I knew about Weishan from when I lived in Kunming and, later, close-by Dali. It was once the capital of the Nanzhao kingdom, flourishing some 12 centuries ago. The Nanzhou kings aggressively expanded and even attacked Chengdu, until they went into inevitable decline and the Dali Kingdom superceded.

Today, it is a sleepy autonomous Hui and Yi minority county that boasts a beautifully preserved old city centre with restored city gates at either end of the pedestrian main street. There is also a new branch of Librairie Avantgarde – a sensitively restored courtyard with a fabulous bookshop and cafe inside.

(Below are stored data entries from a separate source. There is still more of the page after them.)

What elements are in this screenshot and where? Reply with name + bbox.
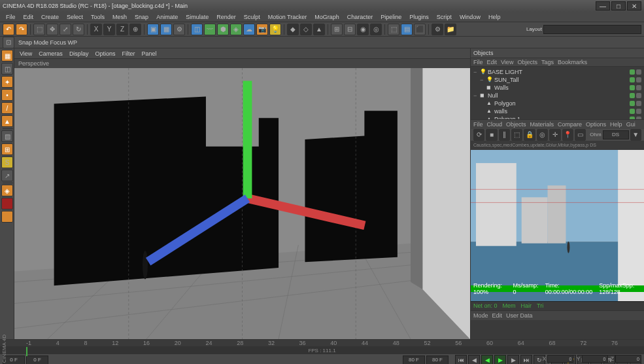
goto-end-button[interactable]: ⏭ (520, 355, 532, 365)
render-dot[interactable] (636, 109, 641, 114)
rp-dropdown[interactable]: ▼ (630, 129, 641, 141)
vp-menu-filter[interactable]: Filter (119, 50, 137, 58)
pos-z-input[interactable] (615, 355, 641, 363)
rp-pick[interactable]: ✛ (549, 129, 560, 141)
obj-tab-file[interactable]: File (473, 59, 483, 65)
rp-stop[interactable]: ■ (486, 129, 497, 141)
obj-tab-bookmarks[interactable]: Bookmarks (558, 59, 587, 65)
rp-focus[interactable]: ◎ (537, 129, 548, 141)
attr-tab-mode[interactable]: Mode (473, 312, 488, 319)
menu-sculpt[interactable]: Sculpt (241, 13, 263, 21)
rp-materials[interactable]: Materials (530, 121, 554, 128)
octane-tool-1[interactable]: ◆ (287, 24, 299, 35)
attr-tab-userdata[interactable]: User Data (506, 312, 533, 319)
rp-region[interactable]: ▭ (575, 129, 586, 141)
menu-snap[interactable]: Snap (131, 13, 152, 21)
attr-tab-edit[interactable]: Edit (492, 312, 503, 319)
vp-menu-options[interactable]: Options (92, 50, 118, 58)
window-maximize[interactable]: □ (611, 1, 626, 10)
deformer-tool[interactable]: ◈ (230, 24, 242, 35)
generator-tool[interactable]: ⬢ (217, 24, 229, 35)
octane-tool-2[interactable]: ◇ (300, 24, 312, 35)
snap-toggle[interactable]: S (1, 156, 13, 168)
tool-misc-1[interactable]: ⊞ (331, 24, 343, 35)
goto-start-button[interactable]: ⏮ (455, 355, 467, 365)
window-close[interactable]: ✕ (627, 1, 641, 10)
edge-mode[interactable]: / (1, 102, 13, 114)
menu-help[interactable]: Help (485, 13, 504, 21)
menu-edit[interactable]: Edit (20, 13, 37, 21)
perspective-viewport[interactable] (14, 68, 470, 339)
playhead[interactable] (26, 347, 27, 356)
obj-tab-edit[interactable]: Edit (487, 59, 498, 65)
object-mode[interactable]: ◫ (1, 63, 13, 75)
lock-x[interactable]: X (90, 24, 102, 35)
primitive-cube[interactable]: ◫ (191, 24, 203, 35)
tree-item-1[interactable]: −💡SUN_Tall (473, 76, 641, 84)
menu-window[interactable]: Window (456, 13, 484, 21)
menu-pipeline[interactable]: Pipeline (377, 13, 405, 21)
obj-tab-tags[interactable]: Tags (541, 59, 554, 65)
render-dot[interactable] (636, 69, 641, 75)
model-mode[interactable]: ▦ (1, 50, 13, 62)
rp-pause[interactable]: ‖ (499, 129, 510, 141)
move-tool[interactable]: ✥ (46, 24, 58, 35)
coord-system[interactable]: ⊕ (129, 24, 141, 35)
redo-button[interactable]: ↷ (16, 24, 27, 35)
environment-tool[interactable]: ☁ (243, 24, 255, 35)
layout-search[interactable] (543, 25, 641, 34)
visibility-dot[interactable] (630, 69, 635, 75)
tool-misc-6[interactable]: ▤ (401, 24, 413, 35)
lock-z[interactable]: Z (116, 24, 128, 35)
rp-options[interactable]: Options (586, 121, 606, 128)
menu-file[interactable]: File (3, 13, 19, 21)
tool-misc-3[interactable]: ◉ (357, 24, 369, 35)
menu-animate[interactable]: Animate (153, 13, 181, 21)
play-forward-button[interactable]: ▶ (494, 355, 506, 365)
render-dot[interactable] (636, 85, 641, 90)
light-tool[interactable]: 💡 (269, 24, 281, 35)
point-mode[interactable]: • (1, 89, 13, 101)
obj-tab-objects[interactable]: Objects (517, 59, 537, 65)
rp-lock[interactable]: 🔒 (524, 129, 535, 141)
rp-objects[interactable]: Objects (506, 121, 526, 128)
render-dot[interactable] (636, 77, 641, 82)
menu-mesh[interactable]: Mesh (109, 13, 130, 21)
rp-cloud[interactable]: Cloud (487, 121, 503, 128)
vp-menu-cameras[interactable]: Cameras (36, 50, 65, 58)
visibility-dot[interactable] (630, 101, 635, 106)
camera-tool[interactable]: 📷 (256, 24, 268, 35)
tool-misc-5[interactable]: ⬚ (388, 24, 399, 35)
rp-compare[interactable]: Compare (558, 121, 582, 128)
rp-help[interactable]: Help (610, 121, 622, 128)
menu-tools[interactable]: Tools (88, 13, 108, 21)
frame-end-input[interactable] (403, 355, 425, 365)
rp-file[interactable]: File (473, 121, 483, 128)
rp-marker[interactable]: 📍 (562, 129, 573, 141)
color-orange[interactable] (1, 211, 13, 223)
menu-motiontracker[interactable]: Motion Tracker (265, 13, 311, 21)
tree-toggle-icon[interactable]: − (480, 77, 485, 83)
object-manager-tree[interactable]: −💡BASE LIGHT−💡SUN_Tall◼Walls−◼Null▲Polyg… (471, 67, 644, 119)
lock-y[interactable]: Y (103, 24, 115, 35)
menu-select[interactable]: Select (63, 13, 86, 21)
content-browser[interactable]: 📁 (445, 24, 456, 35)
menu-plugins[interactable]: Plugins (406, 13, 432, 21)
render-picture-button[interactable]: ▦ (160, 24, 172, 35)
tree-item-0[interactable]: −💡BASE LIGHT (473, 68, 641, 76)
pos-y-input[interactable] (582, 355, 608, 363)
pos-x-input[interactable] (547, 355, 573, 363)
vp-menu-panel[interactable]: Panel (139, 50, 159, 58)
timeline-track[interactable]: FPS : 111.1 (0, 347, 644, 354)
texture-mode[interactable]: ▨ (1, 130, 13, 142)
rp-toggle[interactable]: ⬚ (511, 129, 522, 141)
tweak-mode[interactable]: ↗ (1, 170, 13, 181)
settings-button[interactable]: ⚙ (432, 24, 443, 35)
frame-max-input[interactable] (426, 355, 449, 365)
render-view-button[interactable]: ▣ (147, 24, 159, 35)
menu-render[interactable]: Render (213, 13, 239, 21)
window-minimize[interactable]: — (596, 1, 610, 10)
vp-menu-display[interactable]: Display (67, 50, 92, 58)
visibility-dot[interactable] (630, 77, 635, 82)
tree-item-4[interactable]: ▲Polygon (473, 100, 641, 107)
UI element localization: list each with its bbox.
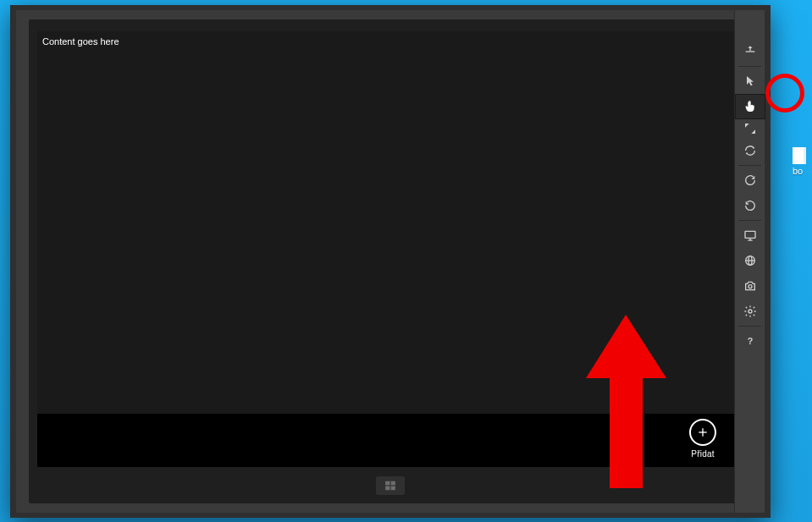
file-label: bo: [793, 166, 809, 176]
svg-marker-9: [748, 46, 752, 48]
device-screen: Content goes here Přidat: [37, 31, 743, 467]
settings-icon: [743, 305, 757, 318]
help-button[interactable]: ?: [735, 328, 765, 354]
pinch-zoom-in-button[interactable]: [735, 119, 765, 138]
touch-pointer-icon: [743, 100, 757, 113]
svg-marker-12: [751, 129, 755, 134]
content-area[interactable]: Content goes here: [37, 31, 743, 414]
svg-rect-8: [749, 48, 750, 52]
plus-icon: [696, 426, 710, 439]
svg-point-22: [748, 310, 752, 313]
settings-button[interactable]: [735, 299, 765, 324]
add-label: Přidat: [677, 449, 728, 459]
svg-rect-2: [385, 481, 389, 486]
annotation-circle: [765, 74, 804, 113]
rotate-counterclockwise-button[interactable]: [735, 193, 765, 218]
simulator-window: Content goes here Přidat: [10, 5, 771, 518]
display-resolution-icon: [743, 228, 757, 242]
windows-button[interactable]: [376, 476, 405, 495]
always-on-top-button[interactable]: [735, 39, 765, 64]
app-bar: Přidat: [37, 414, 743, 467]
always-on-top-icon: [743, 45, 757, 58]
svg-rect-5: [391, 486, 395, 491]
svg-rect-7: [751, 51, 755, 52]
screenshot-button[interactable]: [735, 273, 765, 299]
network-button[interactable]: [735, 248, 765, 273]
rotate-clockwise-icon: [743, 173, 757, 187]
svg-rect-15: [745, 231, 755, 238]
svg-point-21: [748, 285, 752, 288]
file-icon: [793, 147, 806, 164]
content-placeholder: Content goes here: [42, 36, 119, 47]
svg-rect-3: [391, 481, 395, 486]
pinch-zoom-icon: [743, 122, 757, 135]
windows-icon: [384, 480, 396, 492]
desktop: bo Content goes here: [0, 0, 812, 522]
rotate-counterclockwise-icon: [743, 199, 757, 212]
svg-rect-6: [746, 51, 750, 52]
svg-rect-4: [385, 486, 389, 491]
appbar-add-item: Přidat: [677, 419, 728, 459]
rotate-device-icon: [743, 144, 757, 157]
svg-marker-10: [747, 76, 754, 85]
network-icon: [743, 254, 757, 267]
desktop-file-icon[interactable]: bo: [793, 147, 809, 176]
pointer-mouse-button[interactable]: [735, 69, 765, 94]
touch-pointer-button[interactable]: [735, 94, 765, 119]
pointer-mouse-icon: [743, 74, 757, 88]
device-bezel: Content goes here Přidat: [29, 19, 752, 503]
svg-point-13: [746, 152, 748, 154]
svg-text:?: ?: [748, 336, 754, 346]
svg-point-14: [753, 147, 754, 149]
add-button[interactable]: [689, 419, 716, 446]
simulator-toolbar: ?: [734, 10, 765, 513]
display-resolution-button[interactable]: [735, 223, 765, 248]
svg-marker-11: [745, 124, 749, 128]
rotate-clockwise-button[interactable]: [735, 168, 765, 193]
simulator-inner: Content goes here Přidat: [16, 10, 765, 513]
help-icon: ?: [743, 334, 757, 348]
screenshot-icon: [743, 279, 757, 293]
rotate-device-button[interactable]: [735, 138, 765, 163]
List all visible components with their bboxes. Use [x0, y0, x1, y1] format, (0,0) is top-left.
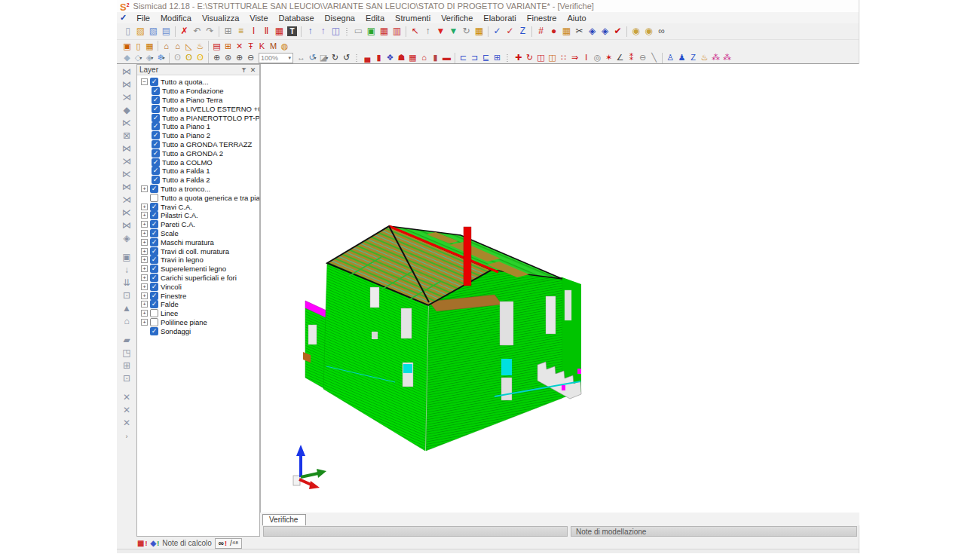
relations-icon[interactable]: ◉ [629, 25, 642, 38]
layer-label[interactable]: Scale [161, 229, 179, 237]
layer-tree-item[interactable]: +✓Tutto a tronco... [137, 185, 259, 194]
box-filled-icon[interactable]: ▣ [120, 251, 133, 264]
layer-label[interactable]: Maschi muratura [161, 238, 214, 246]
chevron-down-icon[interactable]: ▾ [139, 56, 142, 60]
layer-checkbox[interactable]: ✓ [152, 96, 160, 104]
orbit-icon[interactable]: ↺▾ [307, 52, 318, 63]
relations-edit-icon[interactable]: ◉ [642, 25, 655, 38]
wall-section-6-icon[interactable]: ⋊ [120, 155, 133, 168]
tree-expander-icon[interactable]: + [141, 292, 148, 299]
layer-tree-item[interactable]: +Linee [137, 309, 259, 318]
chevron-down-icon[interactable]: ▾ [163, 56, 165, 60]
layer-label[interactable]: Tutto a Piano 1 [162, 122, 210, 130]
calc-warning-icon[interactable]: ◈ [150, 539, 156, 547]
offset-icon[interactable]: ⇒ [569, 52, 580, 63]
layer-checkbox[interactable]: ✓ [152, 176, 160, 184]
lightning-icon[interactable]: Z [688, 52, 699, 63]
layer-label[interactable]: Polilinee piane [161, 318, 207, 326]
menu-visualizza[interactable]: Visualizza [197, 14, 244, 23]
layer-tree-item[interactable]: ✓Tutto a Falda 1 [137, 167, 259, 176]
pin-icon[interactable]: Ŧ [240, 66, 248, 74]
mesh-icon[interactable]: ▦ [473, 25, 485, 38]
check-red-icon[interactable]: ✔ [611, 25, 624, 38]
layer-checkbox[interactable]: ✓ [150, 300, 158, 308]
layer-tree-item[interactable]: ✓Sondaggi [137, 326, 259, 335]
layer-checkbox[interactable]: ✓ [152, 87, 160, 95]
layer-checkbox[interactable]: ✓ [152, 122, 160, 130]
rings-icon[interactable]: ◎ [592, 52, 603, 63]
layer-label[interactable]: Travi in legno [161, 256, 204, 264]
rotate-ccw-icon[interactable]: ↺ [341, 52, 352, 63]
plinth-icon[interactable]: ▣ [121, 41, 133, 52]
colormap-icon[interactable]: ▼ [447, 25, 460, 38]
verify-all-icon[interactable]: ✓ [504, 25, 516, 38]
undo-icon[interactable]: ↶ [191, 25, 204, 38]
import-diamond-icon[interactable]: ◈ [586, 25, 599, 38]
bridge-icon[interactable]: M [268, 41, 279, 52]
light-low-icon[interactable]: ʘ [172, 52, 183, 63]
layer-checkbox[interactable] [150, 309, 158, 317]
pan-icon[interactable]: ↔ [296, 52, 307, 63]
chevron-down-icon[interactable]: ▾ [288, 55, 291, 61]
numbered-box-icon[interactable]: ⊡ [120, 289, 133, 302]
open-model-icon[interactable]: ▧ [147, 25, 160, 38]
note-di-calcolo-label[interactable]: Note di calcolo [162, 539, 212, 547]
layer-checkbox[interactable]: ✓ [150, 78, 158, 86]
masonry-data-icon[interactable]: ▦ [273, 25, 286, 38]
layer-label[interactable]: Pareti C.A. [161, 220, 195, 228]
panel-icon[interactable]: ⊞ [222, 41, 234, 52]
frame-icon[interactable]: ▯ [133, 41, 144, 52]
layer-label[interactable]: Tutto a quota generica e tra piani [161, 194, 259, 202]
layer-label[interactable]: Tutto a Falda 2 [162, 176, 210, 184]
new-drawing-icon[interactable]: ▯ [121, 25, 134, 38]
layer-label[interactable]: Vincoli [161, 283, 182, 291]
wall-section-8-icon[interactable]: ⋈ [120, 181, 133, 194]
tab-verifiche[interactable]: Verifiche [262, 514, 306, 525]
layer-checkbox[interactable]: ✓ [150, 247, 158, 256]
mirror-icon[interactable]: ◫ [535, 52, 547, 63]
binoculars-icon[interactable]: ∞ [655, 25, 668, 38]
menu-database[interactable]: Database [274, 14, 320, 23]
layer-checkbox[interactable]: ✓ [152, 105, 160, 113]
layer-tree-item[interactable]: ✓Tutto a PIANEROTTOLO PT-P1 [137, 113, 259, 122]
column-data-icon[interactable]: Ⅰ [247, 25, 260, 38]
tree-expander-icon[interactable]: + [141, 221, 148, 228]
couple-icon[interactable]: ⁑ [626, 52, 637, 63]
layer-label[interactable]: Tutto a Piano 2 [162, 131, 210, 139]
layer-tree-item[interactable]: +✓Travi C.A. [137, 202, 259, 211]
layer-checkbox[interactable]: ✓ [150, 211, 158, 219]
house-front-icon[interactable]: ⌂ [161, 41, 172, 52]
tree-expander-icon[interactable]: + [141, 212, 148, 219]
explode-icon[interactable]: ✶ [603, 52, 614, 63]
layer-tree-item[interactable]: +Polilinee piane [137, 318, 259, 327]
terrain-icon[interactable]: ▲ [120, 302, 133, 315]
tank-tool-icon[interactable]: ▮ [430, 52, 441, 63]
stick-icon[interactable]: ╲ [648, 52, 660, 63]
delete-icon[interactable]: ✗ [178, 25, 191, 38]
layer-tree-item[interactable]: +✓Superelementi legno [137, 265, 259, 274]
layer-checkbox[interactable]: ✓ [152, 158, 160, 167]
move-icon[interactable]: ✚ [513, 52, 524, 63]
pressure-icon[interactable]: ▼ [434, 25, 447, 38]
shaded-view-icon[interactable]: ◆ [121, 52, 133, 63]
layer-tree-item[interactable]: +✓Travi in legno [137, 256, 259, 265]
layer-label[interactable]: Tutto a Falda 1 [162, 167, 210, 175]
light-mid-icon[interactable]: ʘ [183, 52, 194, 63]
solid-model-icon[interactable]: ◫ [329, 25, 342, 38]
box-corner-icon[interactable]: ◳ [120, 347, 133, 360]
diagram-icon[interactable]: ↖ [409, 25, 421, 38]
layer-label[interactable]: Tutto a GRONDA TERRAZZ [162, 140, 252, 148]
disable-icon[interactable]: ⊖ [637, 52, 648, 63]
layer-checkbox[interactable]: ✓ [150, 292, 158, 300]
chevron-down-icon[interactable]: ▾ [151, 56, 153, 60]
wall-section-11-icon[interactable]: ⋈ [120, 219, 133, 232]
layer-checkbox[interactable]: ✓ [152, 167, 160, 175]
layer-label[interactable]: Travi di coll. muratura [161, 247, 229, 256]
toolbar-overflow-chevron[interactable]: › [126, 433, 128, 440]
view-rebar-icon[interactable]: ▦ [378, 25, 390, 38]
copy-icon[interactable]: ◫ [547, 52, 558, 63]
wall-section-10-icon[interactable]: ⋉ [120, 207, 133, 219]
layer-label[interactable]: Finestre [161, 292, 186, 300]
view-empty-icon[interactable]: ▭ [352, 25, 365, 38]
layer-checkbox[interactable]: ✓ [150, 283, 158, 291]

Compared to touristy Dali, this place is heaven. There are no hordes, no-one is aggressively selling tat and there are no loudspeakers blasting advertising slogans into the non-existent crowds. I sit down in a tea house, enjoy a gaiwan of tea and watch the Weishan world slowly go by. The owner brings me a slice of freshly baked fluffy rice cake. When I get up to leave and ask for the check I am shocked – 2 hours of tea drinking and chatting with the other tea house patrons has set me back 5 kuai – about 75 euro cent. Why didn’t I visit this gem of a place earlier?

Destination Dali

One more jump and I’m back in my old home of Dali. I rent an ebike for a couple of days and cruise around my old neighbourhood – an action radius of about 25km. I escape the mad crowds of Dali Old Town and roam from Xizhou in the north to a few villages south of Dali old town. Wonderful encounters with friends – an endless tea session with fellow Brabo Bommie, admiring the finished courtyard of my friends Alicia and Ale, an exhibition of my friend Gabor in a newly established artist in residency. I ride by my old courtyard in Heyang 鹤阳 and touch the wall. Still feels like home, still connected.

I came here to attend the housewarming party of my friend Chang and it’s the perfect end to a short but rich and varied trip. Surrounded by old and new friends. Endings and new beginnings. Yunnan is in my blood and in my dreams and I will be back. With a mooncake in my pocket, for good luck.